For one thing, I know all the fucking acronyms already! But in all seriousness, I think that a year serving with some of the smartest, most hardworking people I’ve ever met has changed me more than anything else on Senate. Watching and learning from Alondra, Orion, Aziz, Safi, and Anjali, in particular, has helped me develop a sense of what it means to have a job that comes without an instruction manual, and without a net. In many ways, being a senator, treasurer, or exec is a job that allows infinite freedom: the choice then becomes what to do with it. Watching my role models identify problems at Reed, and then find effective, realistic, and honestly artful solutions have guided my process not only of solving problems but of seeing them in the first place. I don’t think I could be honestly ready to be VP if it weren’t for the base that that time on Senate and those incredible people offered me.
How does the vice presidency work in relation to the student body president? Do you coordinate with Safi on specific issues/projects?
Working with Safi is kind of the core of my job. There are a lot of projects that she takes on on her own, but for most of our day-to-day non-committee work, we function as a team. All of the meetings that we take with administrators that are kind of state-of-the-union-y are things that I honestly think would be absolutely impossible if we weren’t going to them together. We’re each other’s eyes and ears when we can’t both be in the same place at the same time, and when we do we get to bring our two unique experiences to bear on a single problem or in a single meeting, I kind of think we’re unstoppable!
Senate has quite a few new members this semester. As former senators yourselves, how are you and Safi working to initiate the new members?

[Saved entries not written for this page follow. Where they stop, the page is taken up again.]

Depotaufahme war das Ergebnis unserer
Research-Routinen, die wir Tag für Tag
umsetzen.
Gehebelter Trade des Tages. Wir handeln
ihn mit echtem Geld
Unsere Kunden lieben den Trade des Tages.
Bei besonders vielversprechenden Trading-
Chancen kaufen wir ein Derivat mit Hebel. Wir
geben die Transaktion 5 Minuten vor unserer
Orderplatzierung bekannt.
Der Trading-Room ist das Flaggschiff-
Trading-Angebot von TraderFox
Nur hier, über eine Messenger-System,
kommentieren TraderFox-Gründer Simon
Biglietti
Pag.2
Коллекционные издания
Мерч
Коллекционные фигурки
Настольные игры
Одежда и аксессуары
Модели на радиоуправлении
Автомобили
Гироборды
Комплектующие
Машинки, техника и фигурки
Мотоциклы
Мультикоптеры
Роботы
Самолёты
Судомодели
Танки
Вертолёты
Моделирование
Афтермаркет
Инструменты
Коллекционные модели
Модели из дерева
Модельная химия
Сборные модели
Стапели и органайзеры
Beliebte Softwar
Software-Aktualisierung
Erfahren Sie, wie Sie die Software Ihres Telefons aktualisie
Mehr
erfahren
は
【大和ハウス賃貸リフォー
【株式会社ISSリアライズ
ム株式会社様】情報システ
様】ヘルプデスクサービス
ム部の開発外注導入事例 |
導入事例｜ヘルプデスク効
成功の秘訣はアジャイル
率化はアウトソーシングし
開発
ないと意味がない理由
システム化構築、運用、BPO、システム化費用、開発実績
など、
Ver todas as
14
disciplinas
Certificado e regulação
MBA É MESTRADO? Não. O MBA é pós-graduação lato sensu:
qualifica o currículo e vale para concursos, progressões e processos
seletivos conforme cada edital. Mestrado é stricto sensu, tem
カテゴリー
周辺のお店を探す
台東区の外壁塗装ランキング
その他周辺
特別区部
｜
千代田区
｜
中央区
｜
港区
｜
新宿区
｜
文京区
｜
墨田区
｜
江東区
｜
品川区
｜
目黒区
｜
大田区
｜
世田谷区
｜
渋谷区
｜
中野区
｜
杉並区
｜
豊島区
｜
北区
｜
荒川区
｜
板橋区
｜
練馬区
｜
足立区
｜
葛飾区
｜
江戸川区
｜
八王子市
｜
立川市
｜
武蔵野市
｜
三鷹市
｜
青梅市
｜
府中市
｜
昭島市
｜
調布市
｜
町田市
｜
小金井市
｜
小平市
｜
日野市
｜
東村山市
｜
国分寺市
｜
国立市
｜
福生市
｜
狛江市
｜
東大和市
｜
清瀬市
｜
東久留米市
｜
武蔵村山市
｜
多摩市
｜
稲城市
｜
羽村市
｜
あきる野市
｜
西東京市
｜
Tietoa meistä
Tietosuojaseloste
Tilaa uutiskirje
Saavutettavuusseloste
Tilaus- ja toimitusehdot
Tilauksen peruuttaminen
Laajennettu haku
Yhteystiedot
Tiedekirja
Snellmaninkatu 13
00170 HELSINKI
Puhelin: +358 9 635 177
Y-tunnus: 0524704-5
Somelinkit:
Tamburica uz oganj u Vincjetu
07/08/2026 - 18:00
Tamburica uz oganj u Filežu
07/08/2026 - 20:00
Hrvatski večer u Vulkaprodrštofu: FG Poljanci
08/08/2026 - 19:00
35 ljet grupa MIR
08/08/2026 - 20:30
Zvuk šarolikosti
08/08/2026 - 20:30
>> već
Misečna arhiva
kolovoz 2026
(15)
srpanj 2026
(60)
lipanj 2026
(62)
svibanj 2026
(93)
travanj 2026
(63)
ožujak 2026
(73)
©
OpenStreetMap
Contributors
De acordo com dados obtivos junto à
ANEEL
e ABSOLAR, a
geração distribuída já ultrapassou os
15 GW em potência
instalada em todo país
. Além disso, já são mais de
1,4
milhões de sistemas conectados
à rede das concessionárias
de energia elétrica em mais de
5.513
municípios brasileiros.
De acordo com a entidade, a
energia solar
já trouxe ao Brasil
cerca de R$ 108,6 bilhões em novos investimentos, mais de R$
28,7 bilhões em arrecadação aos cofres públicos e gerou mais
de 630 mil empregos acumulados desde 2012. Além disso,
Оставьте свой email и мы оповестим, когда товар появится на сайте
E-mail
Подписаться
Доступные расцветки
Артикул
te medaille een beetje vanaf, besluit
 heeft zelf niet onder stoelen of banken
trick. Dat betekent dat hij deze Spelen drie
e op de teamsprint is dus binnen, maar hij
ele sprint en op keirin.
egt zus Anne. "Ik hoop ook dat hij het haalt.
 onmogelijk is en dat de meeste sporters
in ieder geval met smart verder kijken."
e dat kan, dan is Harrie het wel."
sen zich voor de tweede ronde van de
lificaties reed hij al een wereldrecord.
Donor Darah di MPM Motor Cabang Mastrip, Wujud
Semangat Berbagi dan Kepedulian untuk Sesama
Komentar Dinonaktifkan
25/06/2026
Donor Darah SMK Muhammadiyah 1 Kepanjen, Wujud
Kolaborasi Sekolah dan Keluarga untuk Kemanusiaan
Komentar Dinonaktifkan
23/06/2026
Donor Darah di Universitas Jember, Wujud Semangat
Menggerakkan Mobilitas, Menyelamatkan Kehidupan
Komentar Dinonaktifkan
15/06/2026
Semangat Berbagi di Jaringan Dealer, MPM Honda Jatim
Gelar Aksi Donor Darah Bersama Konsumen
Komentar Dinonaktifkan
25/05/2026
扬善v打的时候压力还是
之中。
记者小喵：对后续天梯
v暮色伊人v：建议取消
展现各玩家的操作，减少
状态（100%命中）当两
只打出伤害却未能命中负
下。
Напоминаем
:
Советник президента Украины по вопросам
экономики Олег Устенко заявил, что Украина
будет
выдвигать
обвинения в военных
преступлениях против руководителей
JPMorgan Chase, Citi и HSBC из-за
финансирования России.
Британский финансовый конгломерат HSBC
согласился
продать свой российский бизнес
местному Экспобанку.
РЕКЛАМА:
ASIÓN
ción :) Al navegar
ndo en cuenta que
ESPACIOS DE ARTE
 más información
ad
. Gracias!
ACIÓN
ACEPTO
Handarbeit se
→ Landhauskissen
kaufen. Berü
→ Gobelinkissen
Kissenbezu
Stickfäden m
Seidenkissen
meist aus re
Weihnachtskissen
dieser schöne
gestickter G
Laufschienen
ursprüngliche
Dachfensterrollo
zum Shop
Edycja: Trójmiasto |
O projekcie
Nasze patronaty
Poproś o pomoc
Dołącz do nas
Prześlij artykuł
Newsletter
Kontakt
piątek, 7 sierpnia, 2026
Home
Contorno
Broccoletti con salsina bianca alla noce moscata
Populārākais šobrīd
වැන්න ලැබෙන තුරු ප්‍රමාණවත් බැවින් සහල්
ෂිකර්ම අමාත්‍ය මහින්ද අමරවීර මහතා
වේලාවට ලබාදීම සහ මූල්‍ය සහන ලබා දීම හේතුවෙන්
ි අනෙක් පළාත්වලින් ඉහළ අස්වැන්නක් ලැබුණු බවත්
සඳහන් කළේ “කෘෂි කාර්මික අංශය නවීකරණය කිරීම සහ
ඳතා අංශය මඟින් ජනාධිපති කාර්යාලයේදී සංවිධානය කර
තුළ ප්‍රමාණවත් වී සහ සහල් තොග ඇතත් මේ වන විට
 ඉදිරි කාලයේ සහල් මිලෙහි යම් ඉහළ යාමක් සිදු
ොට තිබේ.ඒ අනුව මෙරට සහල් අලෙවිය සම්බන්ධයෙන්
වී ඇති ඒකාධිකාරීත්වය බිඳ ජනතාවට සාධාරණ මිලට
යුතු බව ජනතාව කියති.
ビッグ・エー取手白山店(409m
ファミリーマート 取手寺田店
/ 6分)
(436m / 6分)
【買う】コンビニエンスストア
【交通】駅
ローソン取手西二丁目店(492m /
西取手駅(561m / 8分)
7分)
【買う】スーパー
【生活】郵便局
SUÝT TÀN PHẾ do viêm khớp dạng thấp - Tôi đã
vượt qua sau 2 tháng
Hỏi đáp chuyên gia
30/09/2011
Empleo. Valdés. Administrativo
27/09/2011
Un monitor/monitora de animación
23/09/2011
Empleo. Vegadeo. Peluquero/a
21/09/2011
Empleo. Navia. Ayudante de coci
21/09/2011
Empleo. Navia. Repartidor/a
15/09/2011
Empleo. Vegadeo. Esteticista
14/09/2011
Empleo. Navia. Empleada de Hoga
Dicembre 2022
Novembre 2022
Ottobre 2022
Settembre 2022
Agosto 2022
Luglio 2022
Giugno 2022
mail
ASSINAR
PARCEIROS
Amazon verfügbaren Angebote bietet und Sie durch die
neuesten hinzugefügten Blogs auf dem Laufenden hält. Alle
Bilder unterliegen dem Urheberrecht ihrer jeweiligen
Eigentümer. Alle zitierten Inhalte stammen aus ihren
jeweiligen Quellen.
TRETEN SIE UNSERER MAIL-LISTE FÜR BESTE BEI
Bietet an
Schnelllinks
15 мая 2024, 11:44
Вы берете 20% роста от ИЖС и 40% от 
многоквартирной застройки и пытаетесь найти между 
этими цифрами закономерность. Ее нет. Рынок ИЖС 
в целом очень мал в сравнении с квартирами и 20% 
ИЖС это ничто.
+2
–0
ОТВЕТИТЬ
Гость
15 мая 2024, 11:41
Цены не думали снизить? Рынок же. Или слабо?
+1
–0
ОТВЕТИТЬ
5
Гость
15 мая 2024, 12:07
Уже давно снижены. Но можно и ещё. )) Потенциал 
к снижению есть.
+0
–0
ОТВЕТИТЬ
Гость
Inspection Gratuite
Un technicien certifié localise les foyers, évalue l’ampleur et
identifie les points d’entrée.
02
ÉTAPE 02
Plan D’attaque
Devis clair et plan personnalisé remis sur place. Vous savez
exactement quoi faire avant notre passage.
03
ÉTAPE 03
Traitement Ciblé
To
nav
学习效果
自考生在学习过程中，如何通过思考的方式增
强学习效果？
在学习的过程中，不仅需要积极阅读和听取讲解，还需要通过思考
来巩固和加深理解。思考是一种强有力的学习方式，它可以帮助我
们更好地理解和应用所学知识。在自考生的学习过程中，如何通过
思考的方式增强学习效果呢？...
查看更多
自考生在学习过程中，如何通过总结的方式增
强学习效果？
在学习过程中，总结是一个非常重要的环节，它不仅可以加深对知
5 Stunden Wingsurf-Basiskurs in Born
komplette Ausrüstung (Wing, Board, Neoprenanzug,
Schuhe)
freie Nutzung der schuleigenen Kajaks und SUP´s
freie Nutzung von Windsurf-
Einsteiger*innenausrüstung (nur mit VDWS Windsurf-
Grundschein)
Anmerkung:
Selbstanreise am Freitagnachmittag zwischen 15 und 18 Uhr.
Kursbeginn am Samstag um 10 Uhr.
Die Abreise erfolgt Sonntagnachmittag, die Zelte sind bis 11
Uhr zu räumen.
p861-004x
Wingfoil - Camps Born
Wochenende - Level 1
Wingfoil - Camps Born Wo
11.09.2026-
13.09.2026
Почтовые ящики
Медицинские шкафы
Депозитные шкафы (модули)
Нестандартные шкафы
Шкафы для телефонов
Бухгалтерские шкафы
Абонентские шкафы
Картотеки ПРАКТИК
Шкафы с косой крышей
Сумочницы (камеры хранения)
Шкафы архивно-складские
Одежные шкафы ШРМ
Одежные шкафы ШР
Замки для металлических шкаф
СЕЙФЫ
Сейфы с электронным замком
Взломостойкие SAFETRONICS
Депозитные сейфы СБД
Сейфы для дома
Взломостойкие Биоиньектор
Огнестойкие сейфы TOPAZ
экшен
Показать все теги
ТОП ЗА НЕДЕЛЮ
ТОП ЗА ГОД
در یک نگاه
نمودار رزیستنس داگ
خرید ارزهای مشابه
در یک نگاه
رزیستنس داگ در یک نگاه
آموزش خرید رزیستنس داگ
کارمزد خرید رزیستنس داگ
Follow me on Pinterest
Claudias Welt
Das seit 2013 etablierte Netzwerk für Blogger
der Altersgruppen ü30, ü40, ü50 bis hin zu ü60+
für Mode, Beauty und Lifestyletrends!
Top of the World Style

I mean, we were all new once and there’s a sort of standard orientation shtick that’s given every year. For our part, though, and huge credit to Safi on this, we decided to focus a lot of attention on ways for us to take care of ourselves and ways we can act as a team. In previous semesters and years, we’ve seen an unacceptable amount of mental and emotional stress and burnout as basic par for the course for senators. At the end of the semester, you were so drained and miserable that it would be a miracle to pass your classes, let alone get anything done. This semester, when we were designing our orientation programming for senators (and our new treasurer and secretary!), we decided to highlight ways that we’ve found to take care of our minds and bodies so that we can actually work as a team all semester-long instead of ending up as hollow wrecks of the people we once were. We’re so lucky to have such a big new team, and we’re really excited to be working with Lennox, Nana, Jefferson, Mack, Nina, Wani, and Miles this semester, as well as our absolutely phenomenal returning senators and treasurers. New ideas and the energy that comes with fresh eyes and ideologies are the things that keep us moving forward and constantly excited to find better ways to make life at Reed better!
What committees do you sit on? Also, are there any additional extracurricular programs you are a part of on campus?
As Safi mentioned, we both serve on committees and hold liaison positions. I serve on the HCC Committee, the Finance Committee, SCAPP (The Student Committee for Academic Policy & Planning), The AOD Committee, the Title IX committee, the Physical Plant Committee, the HUM 110 committee, and the Commencement Committee, as well as holding positions as the liaison to CEP (Conference and Events planning), and the Alumni Liaison. Off the clock, I’m on the clock at my other job as the Assistant Manager of the Student Union. Or, when I’m actually not working, these days I’m playing rugby with my newfound friends and teammates, running, taking photos, or trying to spend a little time off-campus.